BEGIN Records supplied

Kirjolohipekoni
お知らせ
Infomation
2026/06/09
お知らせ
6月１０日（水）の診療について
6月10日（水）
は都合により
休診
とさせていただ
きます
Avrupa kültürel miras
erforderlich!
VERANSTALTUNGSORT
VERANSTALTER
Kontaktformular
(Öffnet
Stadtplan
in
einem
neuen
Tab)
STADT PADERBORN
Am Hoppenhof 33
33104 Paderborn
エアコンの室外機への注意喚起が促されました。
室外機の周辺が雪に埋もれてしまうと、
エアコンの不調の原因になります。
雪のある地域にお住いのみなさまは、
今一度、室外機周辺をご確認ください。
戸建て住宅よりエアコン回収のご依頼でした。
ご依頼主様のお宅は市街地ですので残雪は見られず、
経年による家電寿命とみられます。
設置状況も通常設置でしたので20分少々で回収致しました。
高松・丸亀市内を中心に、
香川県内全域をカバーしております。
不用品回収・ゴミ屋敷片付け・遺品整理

END Records supplied
BEGIN Records supplied

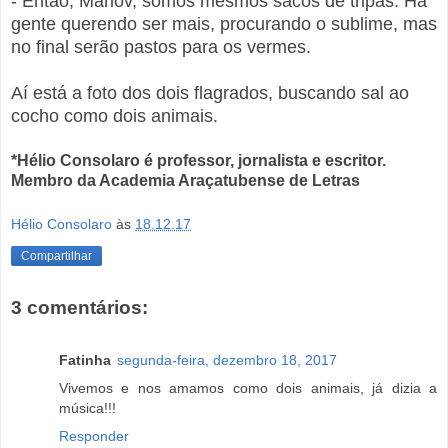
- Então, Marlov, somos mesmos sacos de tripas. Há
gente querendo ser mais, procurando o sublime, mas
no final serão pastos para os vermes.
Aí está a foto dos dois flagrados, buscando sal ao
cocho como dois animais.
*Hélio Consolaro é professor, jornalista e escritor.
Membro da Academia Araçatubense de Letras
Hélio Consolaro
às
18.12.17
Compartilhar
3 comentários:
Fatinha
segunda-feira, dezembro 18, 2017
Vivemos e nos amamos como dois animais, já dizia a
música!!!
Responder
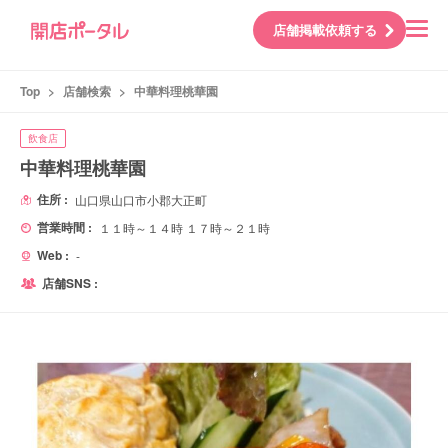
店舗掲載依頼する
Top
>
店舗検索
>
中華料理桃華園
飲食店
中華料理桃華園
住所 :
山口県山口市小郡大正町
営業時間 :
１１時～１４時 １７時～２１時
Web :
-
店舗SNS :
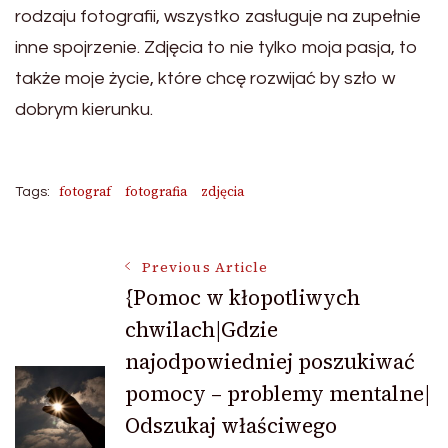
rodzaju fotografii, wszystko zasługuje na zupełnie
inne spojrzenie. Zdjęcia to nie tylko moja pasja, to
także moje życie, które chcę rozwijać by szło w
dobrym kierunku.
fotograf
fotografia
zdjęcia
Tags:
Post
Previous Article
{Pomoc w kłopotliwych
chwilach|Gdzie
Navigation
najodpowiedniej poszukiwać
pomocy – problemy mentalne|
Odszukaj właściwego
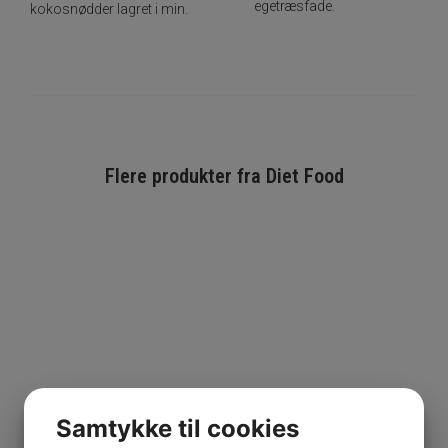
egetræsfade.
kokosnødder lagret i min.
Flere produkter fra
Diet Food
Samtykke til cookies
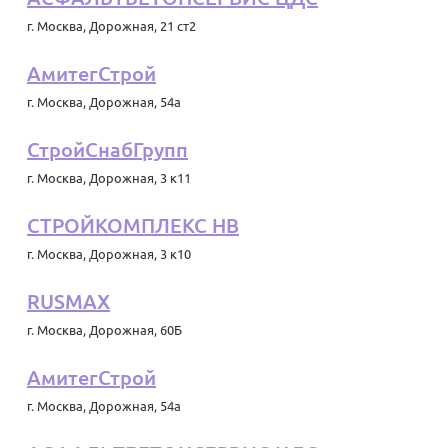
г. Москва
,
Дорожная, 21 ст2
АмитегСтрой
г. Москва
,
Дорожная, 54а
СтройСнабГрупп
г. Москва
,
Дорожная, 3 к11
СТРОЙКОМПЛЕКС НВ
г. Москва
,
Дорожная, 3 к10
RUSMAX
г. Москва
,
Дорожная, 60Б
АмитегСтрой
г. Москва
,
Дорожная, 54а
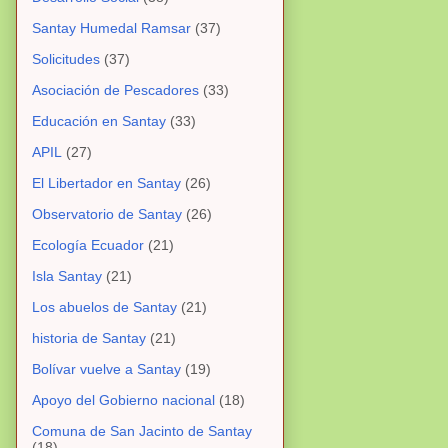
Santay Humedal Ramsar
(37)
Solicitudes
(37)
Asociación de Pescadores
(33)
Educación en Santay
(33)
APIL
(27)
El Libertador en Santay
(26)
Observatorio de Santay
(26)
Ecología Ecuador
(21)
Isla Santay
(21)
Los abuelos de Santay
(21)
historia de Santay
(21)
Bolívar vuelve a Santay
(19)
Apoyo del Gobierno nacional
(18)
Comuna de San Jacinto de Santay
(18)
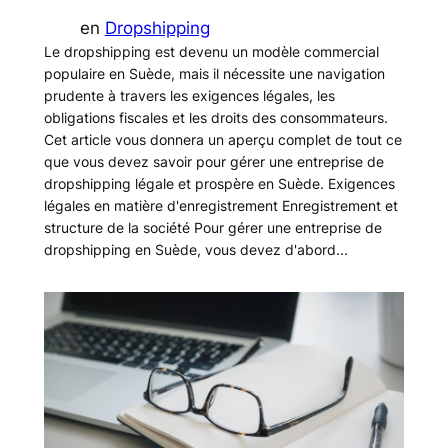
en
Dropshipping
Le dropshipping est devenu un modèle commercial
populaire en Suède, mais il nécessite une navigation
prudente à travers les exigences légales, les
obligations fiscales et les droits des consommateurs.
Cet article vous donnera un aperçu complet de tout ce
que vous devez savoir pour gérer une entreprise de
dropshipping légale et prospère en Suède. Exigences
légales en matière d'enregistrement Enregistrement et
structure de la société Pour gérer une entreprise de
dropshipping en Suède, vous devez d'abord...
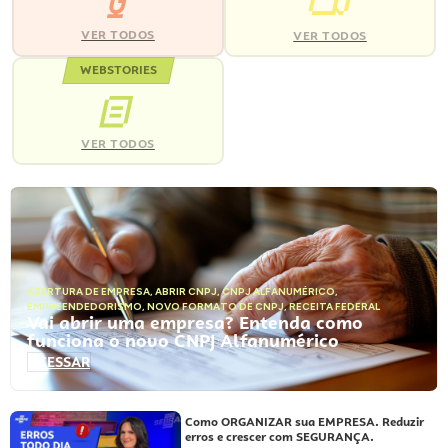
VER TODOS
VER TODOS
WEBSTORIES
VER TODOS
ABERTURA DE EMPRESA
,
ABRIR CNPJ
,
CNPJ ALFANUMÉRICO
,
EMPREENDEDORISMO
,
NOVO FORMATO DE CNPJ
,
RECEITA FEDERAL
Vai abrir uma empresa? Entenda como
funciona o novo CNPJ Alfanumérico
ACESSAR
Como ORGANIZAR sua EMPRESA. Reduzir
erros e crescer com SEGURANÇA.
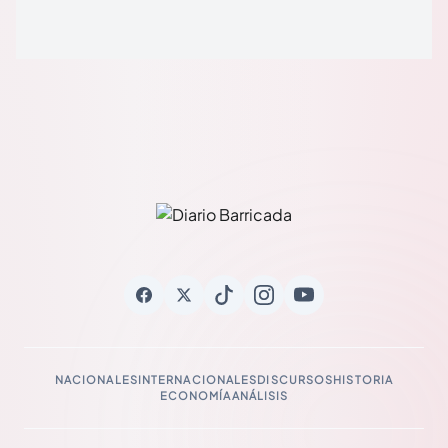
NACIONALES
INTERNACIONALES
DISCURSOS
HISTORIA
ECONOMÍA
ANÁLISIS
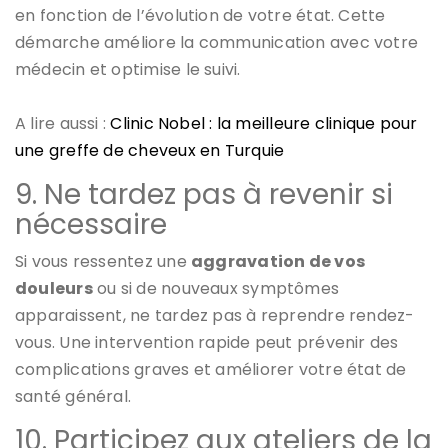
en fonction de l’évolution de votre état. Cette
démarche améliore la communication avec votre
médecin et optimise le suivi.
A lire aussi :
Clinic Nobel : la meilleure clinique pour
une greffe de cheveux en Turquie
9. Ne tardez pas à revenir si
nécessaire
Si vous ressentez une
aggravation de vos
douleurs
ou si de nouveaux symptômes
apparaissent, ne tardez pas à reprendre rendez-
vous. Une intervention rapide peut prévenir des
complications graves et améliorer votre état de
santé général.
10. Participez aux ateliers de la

END Records supplied

Filter the entries by the string "état" and copy each matching line.

en fonction de l’évolution de votre état. Cette
complications graves et améliorer votre état de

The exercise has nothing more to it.